I have two table to contain state (state_table) and city (city_table) of countries
The city table is having state_id to relate it with state_table
Both the tables are already having data in it.
Now the problem
City table contains multiple entries of a city within one state.
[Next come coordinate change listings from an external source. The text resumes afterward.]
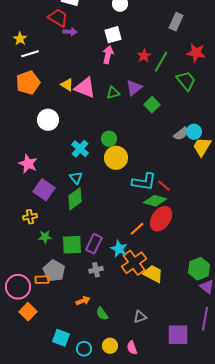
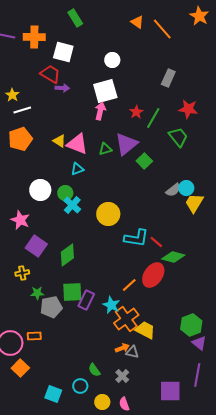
white square: (113, 35) -> (105, 91), size x1.4
purple triangle: (134, 88) -> (126, 144), size x1.4
white circle: (48, 120) -> (40, 190), moved
green circle: (109, 139) -> (65, 193), moved
cyan triangle: (76, 178) -> (77, 169), moved, turned 48
green diamond: (155, 201) -> (173, 257), moved
green square: (72, 245) -> (72, 292), moved
gray cross: (96, 270) -> (122, 376), moved, turned -32
gray pentagon: (54, 271) -> (51, 307), moved, turned 30
orange arrow: (83, 301) -> (122, 348), moved
gray triangle: (140, 317) -> (132, 352), moved, turned 32
cyan circle: (84, 349) -> (80, 386), moved

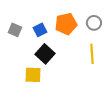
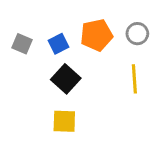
yellow square: (33, 75) -> (64, 121), moved

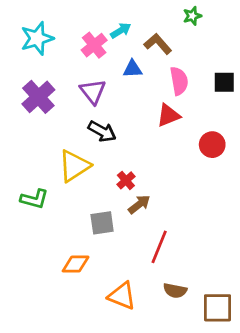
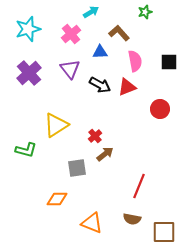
cyan arrow: (121, 31) -> (91, 12), moved
black arrow: (102, 131) -> (100, 85), moved
red line: (159, 247) -> (139, 186), moved

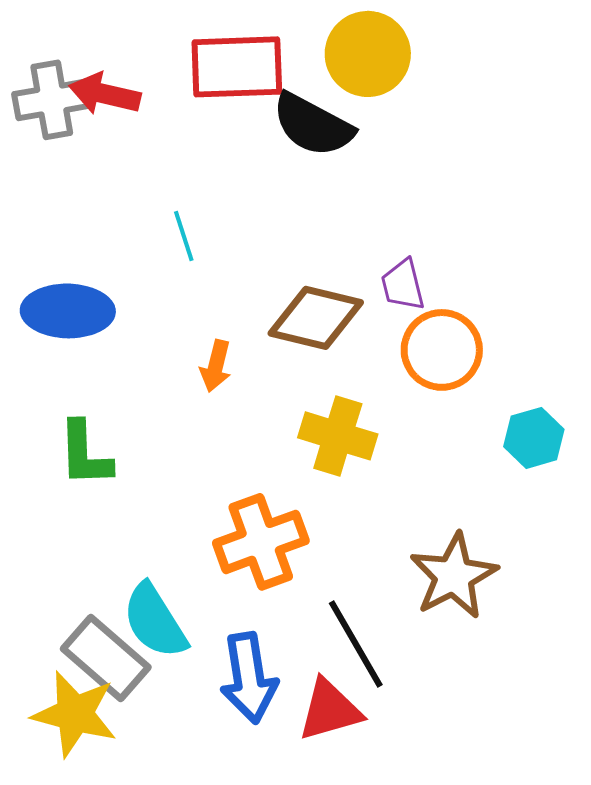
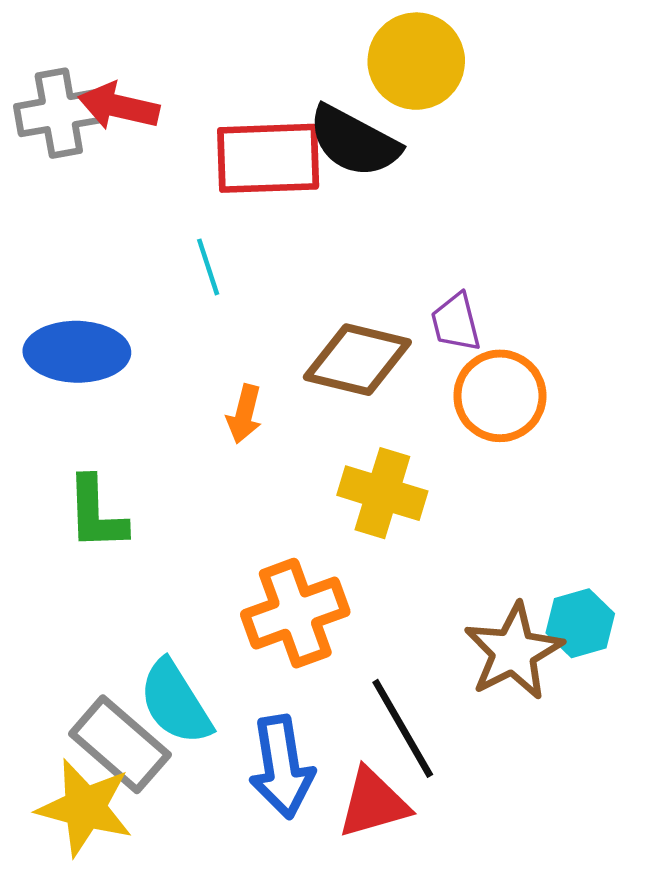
red rectangle: (237, 67) -> (268, 158), moved
cyan hexagon: (534, 438) -> (580, 623), moved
And another cities may or may not have the same city name as well
e.g.: cityone will have 5 occurrence in the city table with stateone and 2 occurrence with statetwo
So how will I write a query to keep one city for each state and delete the rest?
Schema follows
CREATE TABLE IF NOT EXISTS `city_table` (
`id` int(11) NOT NULL AUTO_INCREMENT,
`state_id` int(11) NOT NULL,
`city` varchar(25) NOT NULL,
PRIMARY KEY (`id`)
) ENGINE=MyISAM DEFAULT CHARSET=latin1 AUTO_INCREMENT=1 ;
CREATE TABLE IF NOT EXISTS `state_table` (
`id` int(11) NOT NULL AUTO_INCREMENT,
`state` varchar(15) NOT NULL,
`country_id` smallint(5) NOT NULL,
PRIMARY KEY (`id`)
) ENGINE=MyISAM DEFAULT CHARSET=latin1 AUTO_INCREMENT=1 ;
This is the sample data
id state_id city
1 1 city_one
2 1 city_two
3 1 city_one
4 1 city_two
5 2 city_one
6 3 city_three
7 3 city_one
8 3 city_three
9 4 city_four
10 4 city_five
Original table has 152,451 rows
If you want to remove duplicate city with same state_id
(duplicate records), you can do that by grouping them by city
and state_id
and using MIN
or MAX
function:
Before delete query your table was looking like
| ID | STATE_ID | CITY |
------------------------------
| 1 | 1 | city_one |
| 2 | 1 | city_two |
| 3 | 1 | city_one |
| 4 | 1 | city_two |
| 5 | 2 | city_one |
| 6 | 3 | city_three |
| 7 | 3 | city_one |
| 8 | 3 | city_three |
| 9 | 4 | city_four |
| 10 | 4 | city_five |
You can use the following query to remove duplicate records:
DELETE city_table
FROM city_table
LEFT JOIN
(SELECT MIN(id) AS IDs FROM city_table
GROUP BY city,state_id
)A
ON city_table.ID = A.IDs
WHERE A.ids IS NULL;
After applying the above query your table will look like:
| ID | STATE_ID | CITY |
------------------------------
| 1 | 1 | city_one |
| 2 | 1 | city_two |
| 5 | 2 | city_one |
| 6 | 3 | city_three |
| 7 | 3 | city_one |
| 9 | 4 | city_four |
| 10 | 4 | city_five |
See this SQLFiddle
For more see DELETE
Syntax of MySQL.
DELETE FROM city_table
WHERE id NOT IN
(SELECT MIN(id)
FROM city_table
GROUP BY state_id, city)
If you'll find this query too slow, you can create temporary table, and store output of subquery in it, then truncate original table and refill it's contents. It is a bit dirty solution, as you would have to set auto_increment column values.